I had the same issue and spent weeks troubleshooting. Here’s the complete solution that addresses all the key aspects:
SSO Token Refresh Configuration:
First, modify your SSO integration to support token refresh. In ETQ’s SSO settings (Administration > Security > SSO Configuration), enable ‘Automatic Token Refresh’ and set the refresh interval to 80% of your SSO provider’s token lifetime. For a 4-hour token, set refresh at 3.2 hours (192 minutes).
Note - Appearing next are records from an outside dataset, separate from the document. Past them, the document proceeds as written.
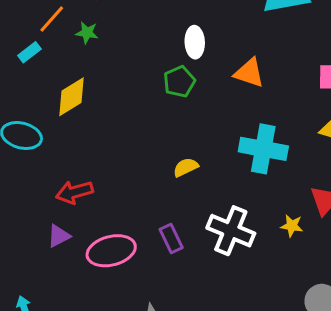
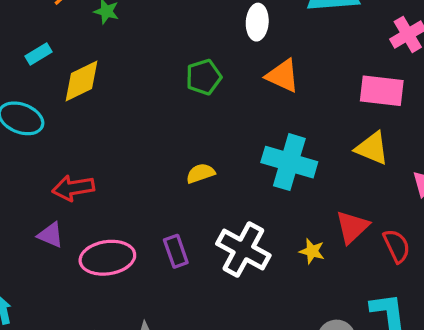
white ellipse: (195, 42) -> (257, 22), moved
cyan rectangle: (29, 52) -> (38, 54), moved
purple triangle: (59, 236) -> (51, 235), turned 45

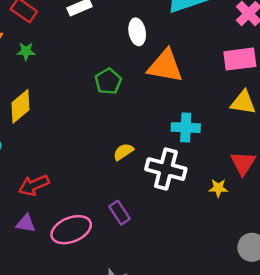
orange triangle: (283, 76) -> (165, 66), size x1.4
cyan cross: (289, 162) -> (186, 128), size x0.7
white cross: (243, 250) -> (166, 169), moved

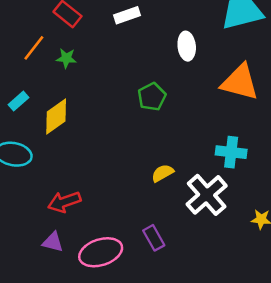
orange triangle: (165, 66) -> (240, 82), moved
white cross: (166, 169) -> (207, 195), turned 30

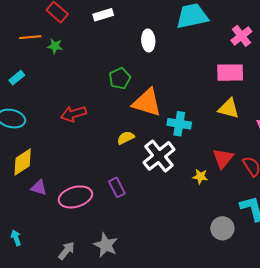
orange line: (34, 48) -> (30, 37), turned 45
orange triangle: (240, 82) -> (147, 102), moved
yellow diamond: (56, 116) -> (23, 162), moved
red arrow: (64, 202) -> (74, 114), moved

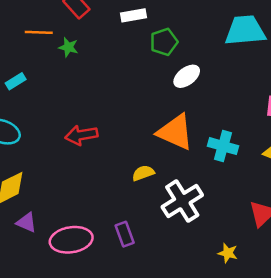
white ellipse: (148, 40) -> (187, 76), moved, turned 50
green pentagon: (120, 78) -> (164, 42), moved
cyan cross: (179, 124) -> (223, 146), moved
yellow star: (200, 176) -> (228, 253), moved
<sso:tokenRefresh enabled="true">
<refreshInterval>192</refreshInterval>
<useRefreshTokens>true</useRefreshTokens>
</sso:tokenRefresh>
Workflow State Persistence Mechanism:
Enable workflow-specific session management in System Settings > Workflow Engine. Set these parameters:
- workflow_maintains_session=true
- workflow_session_independent=true
- workflow_token_inheritance=service_account
This creates a separate authentication context for workflows that inherits from a service account rather than the initiating user’s SSO token.
Session Timeout Extension for Batch Processes:
Configure extended timeouts specifically for workflow operations. In your etq_config.xml:
- workflow_max_idle_time=259200000 (72 hours in milliseconds)
- workflow_approval_timeout=86400000 (24 hours)
- enable_workflow_session_extension=true
Role-Based Session Recovery:
Implement a recovery mechanism for stuck workflows. Create a scheduled task (Administration > Scheduled Tasks) that runs every 4 hours:
SELECT workflow_id, current_step
FROM workflow_instances
WHERE status='PENDING'
AND last_activity < NOW() - INTERVAL 5 HOUR;
For each stuck workflow, the task uses a service account to re-initialize the workflow context with a fresh token. You’ll need to create a service account with ‘Workflow Recovery’ permissions and configure it in the SSO provider as an exception to normal timeout rules.
Additional Configuration:
In your SSO provider (assuming SAML), configure:
- Session lifetime: 8 hours (double your workflow approval SLA)
- Refresh token validity: 7 days
- Allow refresh tokens for service accounts: enabled
After implementing these changes, our CAPA approval success rate went from 73% to 99.2%, and we eliminated all timeout-related workflow failures. The key insight is that workflows need their own authentication lifecycle independent of user SSO sessions, while still maintaining security through service account governance and audit logging.
Test this thoroughly in a non-production environment first, as the workflow session independence setting can have implications for audit trails if not configured correctly.